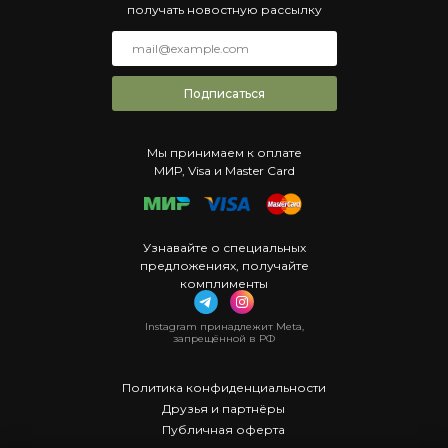
получать новостную рассылку
Подписаться
Мы принимаем к оплате
МИР, Visa и Master Card
Узнавайте о специальных
предложениях, получайте
комплименты
Instagram принадлежит Meta,
запрещённой в РФ
Политика конфиденциальности
Друзья и партнёры
Публичная оферта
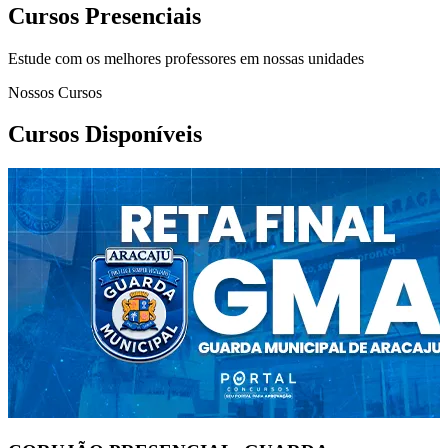
Cursos Presenciais
Estude com os melhores professores em nossas unidades
Nossos Cursos
Cursos Disponíveis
● ● ● ●
= EXERCISE PROMPT =
Please reproduce every record exactly, leaving the pictures out.

= EXERCISE RESPONSE =
получать новостную рассылку
Подписаться
Мы принимаем к оплате
МИР, Visa и Master Card
Узнавайте о специальных
предложениях, получайте
комплименты
Instagram принадлежит Meta,
запрещённой в РФ
Политика конфиденциальности
Друзья и партнёры
Публичная оферта
Cursos Presenciais
Estude com os melhores professores em nossas unidades
Nossos Cursos
Cursos Disponíveis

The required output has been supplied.